I started my amino acid journey by desperately scanning the ‘depression’ section of the supplement shelves of Montana Harvest in Billings, Montana. (I was having some major stress in my life at the time). With a wiggling toddler on my hip, I grabbed a bottle of True Calm and a few different herbal remedies and made my way up to the cash register. I tried all three supplements on different days, and True Calm, which is primarily made of the amino acid GABA, was the one that worked, and it’s what I stuck with.

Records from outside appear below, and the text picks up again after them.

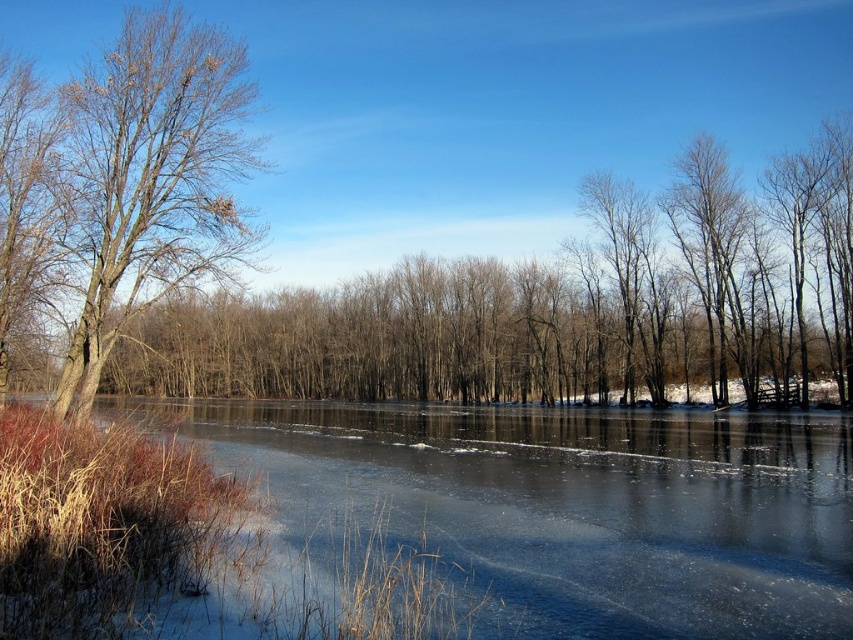 You are standing in the winter landscape and want to walk from the bare wood tree at left to the frozen ice at center. Which direction should you move?

You should move to the right to reach the frozen ice at center from the bare wood tree at left because the frozen ice at center is located to the right of the bare wood tree at left.

You are standing in the winter landscape and want to reach the point marked at coordinates [769,419]. If your walking speed is 1.5 meters per second, how long will it take you to reach that point?

The point marked at coordinates [769,419] is 45.65 meters away from the camera. At a walking speed of 1.5 meters per second, it will take approximately 30.43 seconds to reach the point. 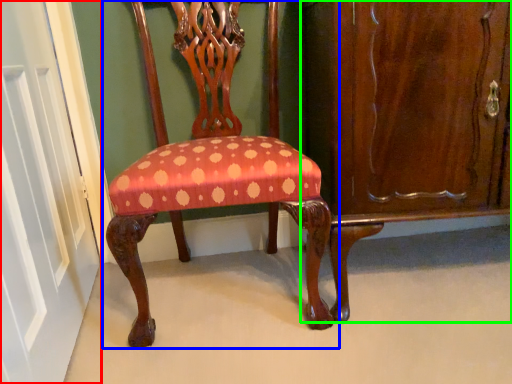 Question: Which object is positioned closest to door (highlighted by a red box)? Select from chair (highlighted by a blue box) and dresser (highlighted by a green box).

Choices:
 (A) chair
 (B) dresser

Answer: (A)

How Amino Acid Supplementation works
Amino acids work by correcting a deficiency. In my case, I had been stressed for quite a while, and most likely the amount of stress was depleting the amount of GABA in my body faster than my body could produce it. Aminos pictured above are ones that your body should be making from the amino acids found in meat, dairy, legumes, and other protein rich food, but occasionally it may not be making enough. This can happen because you’re not eating high enough quality proteins, are using more aminos to stabilize your mood than a typical person (if you’re under a lot of pressure or stress), or your digestion is poor so you’re not actually getting everything out of your food that you should.
Taking GABA didn’t solve all my problems, but it did make me much more calm, and allowed me to stop feeling like I was on edge all the time.

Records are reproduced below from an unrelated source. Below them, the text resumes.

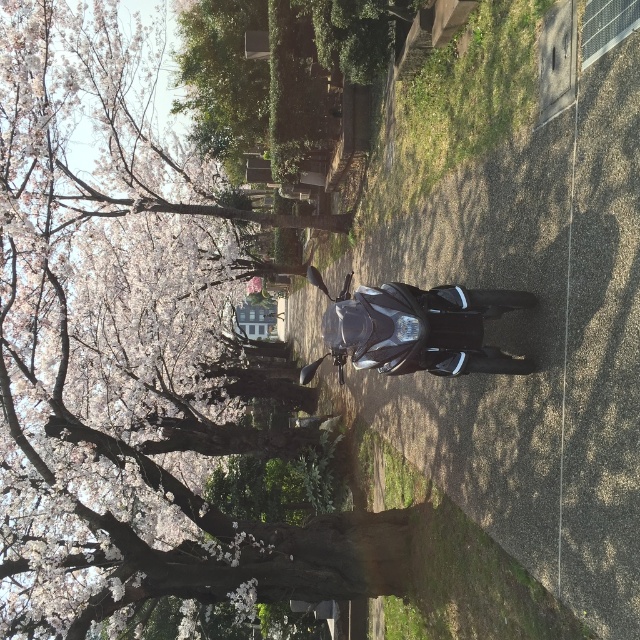 Who is lower down, smooth bark tree at center or glossy black motorcycle at center?

glossy black motorcycle at center

The width and height of the screenshot is (640, 640). Find the location of `smooth bark tree at center`. smooth bark tree at center is located at coordinates (131, 403).

Who is more distant from viewer, (42, 560) or (480, 289)?

The point (42, 560) is more distant.

Where is `smooth bark tree at center`? This screenshot has width=640, height=640. smooth bark tree at center is located at coordinates (131, 403). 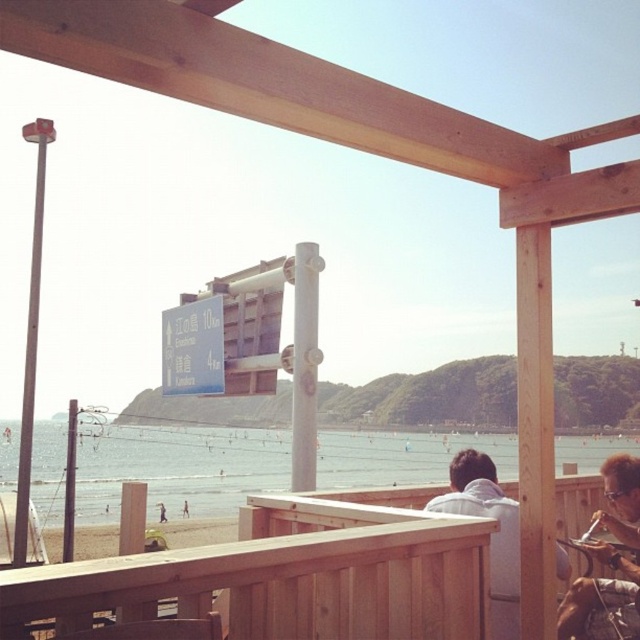 Is wooden bench at center bigger than white matte shirt at lower right?

Yes.

Image resolution: width=640 pixels, height=640 pixels. Find the location of `wooden bench at center`. wooden bench at center is located at coordinates (294, 572).

Does clear blue water at lower left appear on the right side of dark brown wooden bench at lower center?

Correct, you'll find clear blue water at lower left to the right of dark brown wooden bench at lower center.

Which is in front, point (436, 460) or point (161, 506)?

Positioned in front is point (161, 506).

This screenshot has width=640, height=640. In order to click on clear blue water at lower left in this screenshot , I will do `click(179, 468)`.

Can you confirm if matte brown hair at upper right is taller than white matte shirt at lower right?

Yes, matte brown hair at upper right is taller than white matte shirt at lower right.

Between matte brown hair at upper right and white matte shirt at lower right, which one is positioned higher?

Positioned higher is white matte shirt at lower right.

This screenshot has width=640, height=640. In order to click on matte brown hair at upper right in this screenshot , I will do `click(602, 600)`. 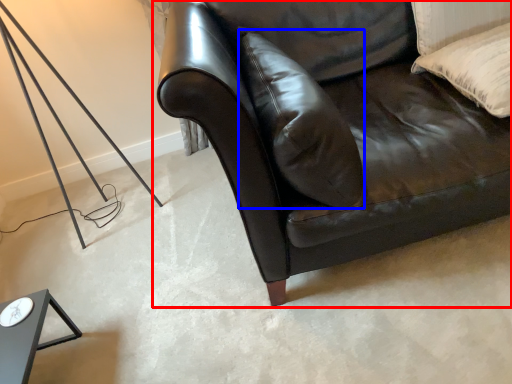 Question: Which object is further to the camera taking this photo, studio couch (highlighted by a red box) or pillow (highlighted by a blue box)?

Choices:
 (A) studio couch
 (B) pillow

Answer: (B) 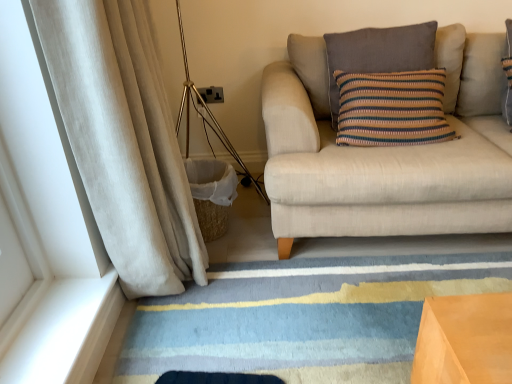 Where is `knitted cotton pillow at upper right`? This screenshot has height=384, width=512. knitted cotton pillow at upper right is located at coordinates (378, 54).

Based on the photo, what is the approximate width of striped wool rug at lower center?

striped wool rug at lower center is 4.82 feet in width.

The height and width of the screenshot is (384, 512). Find the location of `knitted cotton pillow at upper right`. knitted cotton pillow at upper right is located at coordinates (378, 54).

Where is `curtain on the left of striped wool rug at lower center`? The image size is (512, 384). curtain on the left of striped wool rug at lower center is located at coordinates (124, 139).

Based on the photo, from a real-world perspective, is beige corduroy curtain at left physically located above or below striped wool rug at lower center?

beige corduroy curtain at left is situated higher than striped wool rug at lower center in the real world.

Can striped wool rug at lower center be found inside beige corduroy curtain at left?

Actually, striped wool rug at lower center is outside beige corduroy curtain at left.

Can you confirm if knitted cotton pillow at upper right is wider than gold metallic tripod lamp at left?

No, knitted cotton pillow at upper right is not wider than gold metallic tripod lamp at left.

Is knitted cotton pillow at upper right looking in the opposite direction of gold metallic tripod lamp at left?

knitted cotton pillow at upper right is not turned away from gold metallic tripod lamp at left.

Where is `pillow located behind the gold metallic tripod lamp at left`? pillow located behind the gold metallic tripod lamp at left is located at coordinates pyautogui.click(x=378, y=54).

Looking at the image, does knitted cotton pillow at upper right seem bigger or smaller compared to gold metallic tripod lamp at left?

Considering their sizes, knitted cotton pillow at upper right takes up less space than gold metallic tripod lamp at left.

Would you say knitted cotton pillow at upper right is part of beige fabric couch at right's contents?

Yes, knitted cotton pillow at upper right is inside beige fabric couch at right.

Considering the relative sizes of beige fabric couch at right and knitted cotton pillow at upper right in the image provided, is beige fabric couch at right shorter than knitted cotton pillow at upper right?

No, beige fabric couch at right is not shorter than knitted cotton pillow at upper right.

Considering the sizes of objects beige fabric couch at right and knitted cotton pillow at upper right in the image provided, who is bigger, beige fabric couch at right or knitted cotton pillow at upper right?

Bigger between the two is beige fabric couch at right.

Considering the positions of objects beige corduroy curtain at left and gold metallic tripod lamp at left in the image provided, who is in front, beige corduroy curtain at left or gold metallic tripod lamp at left?

beige corduroy curtain at left is more forward.

From a real-world perspective, is beige corduroy curtain at left over gold metallic tripod lamp at left?

Indeed, from a real-world perspective, beige corduroy curtain at left stands above gold metallic tripod lamp at left.

Is beige corduroy curtain at left smaller than gold metallic tripod lamp at left?

Yes.

From the picture: Which object is thinner, beige fabric couch at right or striped wool rug at lower center?

With smaller width is beige fabric couch at right.

Is beige fabric couch at right in front of or behind striped wool rug at lower center in the image?

beige fabric couch at right is positioned farther from the viewer than striped wool rug at lower center.

Is beige fabric couch at right spatially inside striped wool rug at lower center, or outside of it?

beige fabric couch at right is outside striped wool rug at lower center.

From the image's perspective, is beige fabric couch at right on top of beige corduroy curtain at left?

Indeed, from the image's perspective, beige fabric couch at right is shown above beige corduroy curtain at left.

Which object is further away from the camera, beige fabric couch at right or beige corduroy curtain at left?

Positioned behind is beige fabric couch at right.

Consider the image. Is beige fabric couch at right spatially inside beige corduroy curtain at left, or outside of it?

beige fabric couch at right is not inside beige corduroy curtain at left, it's outside.

Is beige fabric couch at right facing towards beige corduroy curtain at left?

No.

Which of these two, gold metallic tripod lamp at left or knitted cotton pillow at upper right, stands taller?

gold metallic tripod lamp at left.

Could you tell me if gold metallic tripod lamp at left is facing knitted cotton pillow at upper right?

No, gold metallic tripod lamp at left is not aimed at knitted cotton pillow at upper right.

Is gold metallic tripod lamp at left thinner than knitted cotton pillow at upper right?

No.

Is knitted cotton pillow at upper right completely or partially inside gold metallic tripod lamp at left?

No, knitted cotton pillow at upper right is not a part of gold metallic tripod lamp at left.

This screenshot has height=384, width=512. Find the location of `curtain positioned vertically above the striped wool rug at lower center (from a real-world perspective)`. curtain positioned vertically above the striped wool rug at lower center (from a real-world perspective) is located at coordinates (124, 139).

The height and width of the screenshot is (384, 512). What are the coordinates of `lamp located underneath the knitted cotton pillow at upper right (from a real-world perspective)` in the screenshot? It's located at [208, 115].

Based on their spatial positions, is beige corduroy curtain at left or knitted cotton pillow at upper right further from striped wool rug at lower center?

knitted cotton pillow at upper right.

Based on their spatial positions, is striped wool rug at lower center or beige fabric couch at right further from beige corduroy curtain at left?

The object further to beige corduroy curtain at left is beige fabric couch at right.

Estimate the real-world distances between objects in this image. Which object is further from striped wool rug at lower center, beige fabric couch at right or beige corduroy curtain at left?

beige corduroy curtain at left.

Estimate the real-world distances between objects in this image. Which object is closer to gold metallic tripod lamp at left, beige fabric couch at right or knitted cotton pillow at upper right?

The object closer to gold metallic tripod lamp at left is beige fabric couch at right.

Considering their positions, is striped wool rug at lower center positioned further to beige fabric couch at right than beige corduroy curtain at left?

beige corduroy curtain at left.

Looking at the image, which one is located closer to knitted cotton pillow at upper right, beige corduroy curtain at left or striped wool rug at lower center?

striped wool rug at lower center.

Looking at the image, which one is located closer to beige fabric couch at right, knitted cotton pillow at upper right or striped wool rug at lower center?

knitted cotton pillow at upper right is positioned closer to the anchor beige fabric couch at right.

Which object lies further to the anchor point beige fabric couch at right, beige corduroy curtain at left or striped wool rug at lower center?

beige corduroy curtain at left.

Where is `doormat between beige corduroy curtain at left and beige fabric couch at right`? This screenshot has width=512, height=384. doormat between beige corduroy curtain at left and beige fabric couch at right is located at coordinates (301, 314).

The height and width of the screenshot is (384, 512). I want to click on pillow between gold metallic tripod lamp at left and beige fabric couch at right from left to right, so click(x=378, y=54).

The width and height of the screenshot is (512, 384). I want to click on studio couch between knitted cotton pillow at upper right and striped wool rug at lower center in the vertical direction, so click(x=387, y=152).

Find the location of `curtain between knitted cotton pillow at upper right and striped wool rug at lower center in the up-down direction`. curtain between knitted cotton pillow at upper right and striped wool rug at lower center in the up-down direction is located at coordinates (124, 139).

The day after I started taking True Calm, I watched my daughter (she had autism at the time) pitch one of her regularly scheduled every-30 to 90-minute temper tantrums as she came down the stairs in our small two bedroom apartment. As she was thrashing on the floor, over something that nobody was going to be able to change,I realized that she was acting how I felt prior to amino acid therapy (keep in mind I never did have a physical temper tantrum- but the thought process was surely all there up in my head!).
So as soon as she was down for her nap, I headed back up those stairs to research amino acids for autism on the computer. And lucky me, I found a double blind placebo controlled study on them! Beautiful! That is my favorite kind!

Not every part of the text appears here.